Sicherheitsstandards steigen
Die bei der Verarbeitung einzuhaltenden Sicherheitsstandards - die sogenannten technischen und organisatorischen Maßnahmen (TOM) - steigen jedoch deutlich. Künftig haben sich diese insbesondere am dynamischen Begriff des "Stands der Technik" zu orientieren. Damit ist nicht der Einsatz der neuesten und fortschrittlichsten Technologie ("Stand der Wissenschaft und Forschung") gemeint, sondern solche Methoden, die Fachleuten bekannt sind und sich bereits am Markt als effektiv bewährt haben. Dementsprechend haben sich die IT-Fachkräfte künftig regelmäßiger fortzubilden und die TOM häufiger auf Anpassungsbedarf zu überprüfen.

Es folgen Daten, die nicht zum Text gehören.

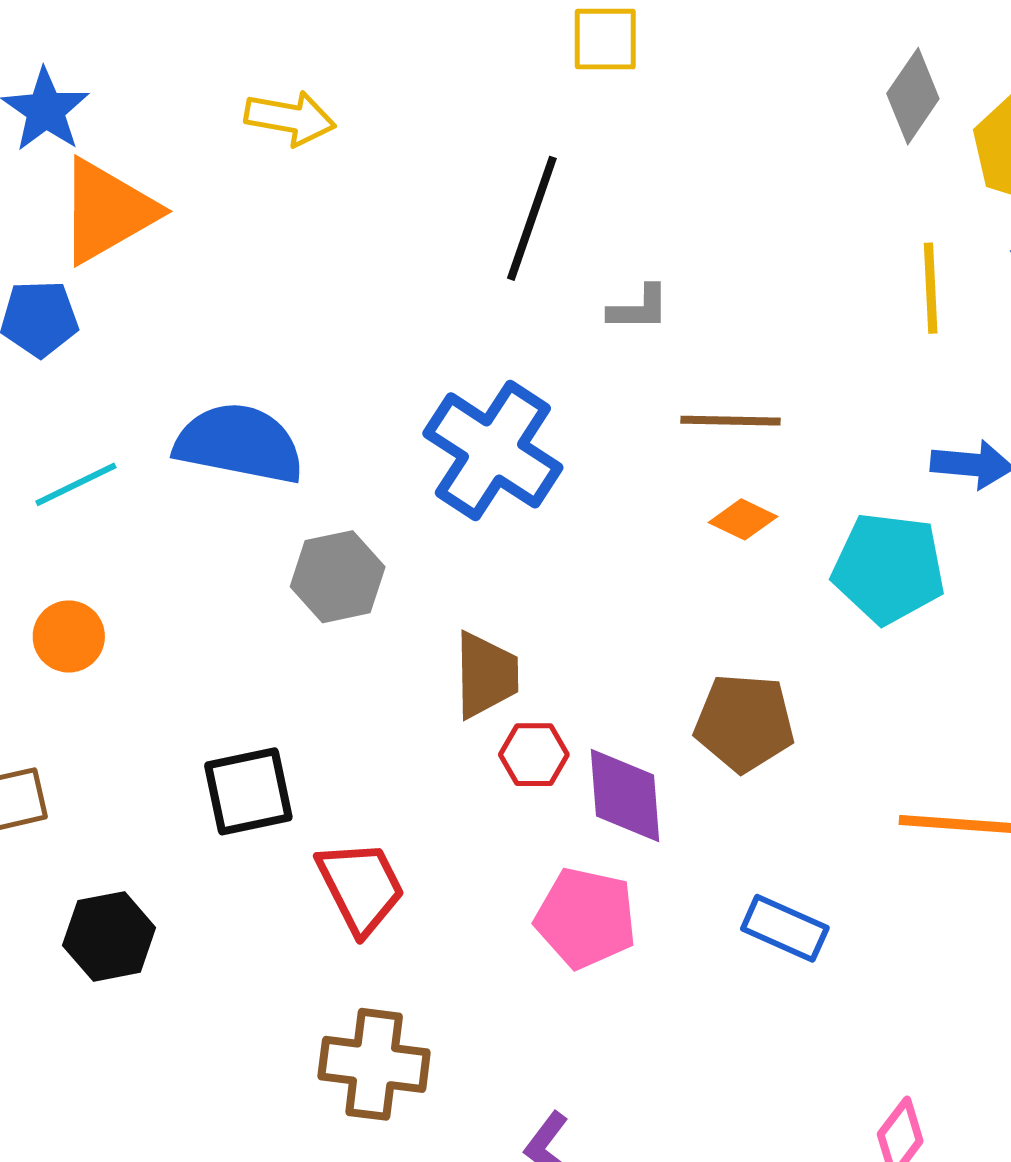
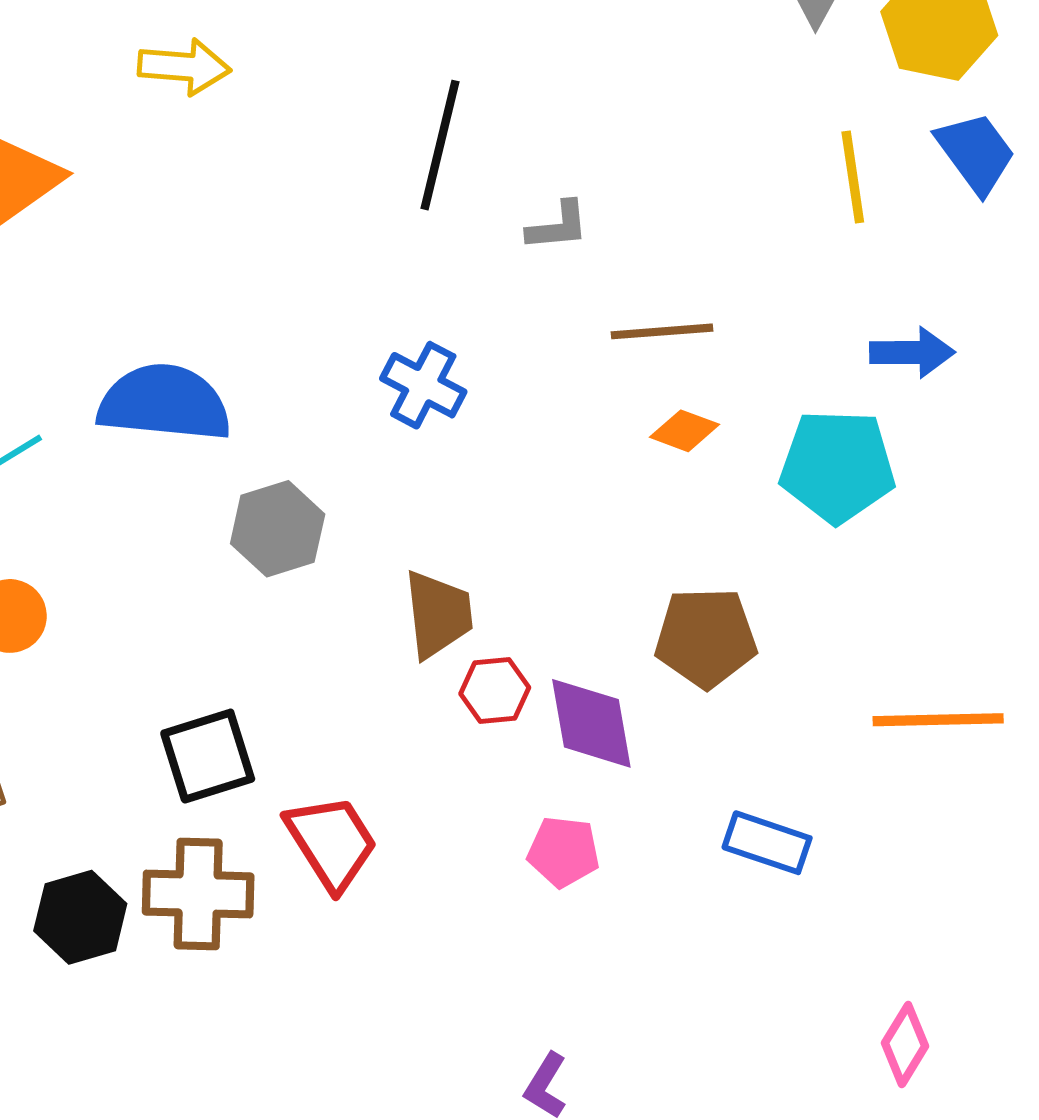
blue cross: (493, 450) -> (423, 385), size x0.6
pink pentagon: (586, 918) -> (564, 852), size x0.7
brown cross: (374, 1064) -> (198, 894), moved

Darüber hinaus müssen die TOM einer Risikobewertung unterzogen werden, die den drohenden Schaden und dessen Eintrittswahrscheinlichkeit abwägt. Daran ist die Intensität der weiteren Schritte auszurichten. Neuerdings dürfen Daten grundsätzlich nur innerhalb der Europäischen Union verarbeitet werden. Dadurch sind insbesondere "Cloud-Lösungen" und damit Dienstleister generell auf den Prüfstand zu stellen. Sogenannte Gruppen-Accounts, die von mehreren Mitarbeitenden genutzt werden, sind nach der DS-GVO und dem KDG nicht mehr zulässig. Nach dem sogenannten "Need-to-know-Prinzip" muss künftig transparent sein, wer Daten über Patient(inn)en oder Klient(inn)en verarbeitet - also erhebt, speichert, ändert oder auch nur einsieht - um die erhöhten Anforderungen an Dokumentation und Rechenschaft erfüllen zu können. Dies gelingt durch Single Sign-on ("Einmal-Anmeldung") sowie Access-Management-Plattformen. Dadurch können komplexe Passwörter durch Auflegen von Karten oder andere unkomplizierte Autorisierungsverfahren ersetzt werden, so dass Zeit gespart werden kann.
Fazit: Vorsicht ist geboten
Spendenwerbung wird auch weiterhin unter bestimmten Voraussetzungen zulässig bleiben. In Zusammenhang mit den rechtlichen Unklarheiten bleibt jedoch abzuwarten, ob die europäischen Institutionen oder die zivilen beziehungsweise kirchlichen Aufsichtsbehörden die rechtlichen Unklarheiten im Hinblick auf die Spendenwerbung beseitigen oder gar Erleichterungen schaffen werden, damit kirchliche und zivile gemeinnützige Organisationen auch zukünftig effektiv für Spenden werben können. Wie auch im Hinblick auf den Umgang mit Patienten- und Klientendaten müssen die Formulare für die Einwilligung an die DS-GVO und das KDG angepasst werden. Bei der Gestaltung ist jedoch erhöhte Vorsicht geboten, denn sofern der Nachweis der wirksamen Einwilligung in die Datenverarbeitung misslingt und ansonsten keine anderweitige Rechtsgrundlage gegeben ist, drohen die eingangs erwähnten drastischen Bußgelder. Dies gilt noch mehr für zivile gemeinnützige Organisationen, da nach der DS-GVO sogar finanzielle Sanktionen in Höhe von bis zu 20 Millionen Euro beziehungsweise vier Prozent des weltweiten Jahresumsatzes in Betracht kommen.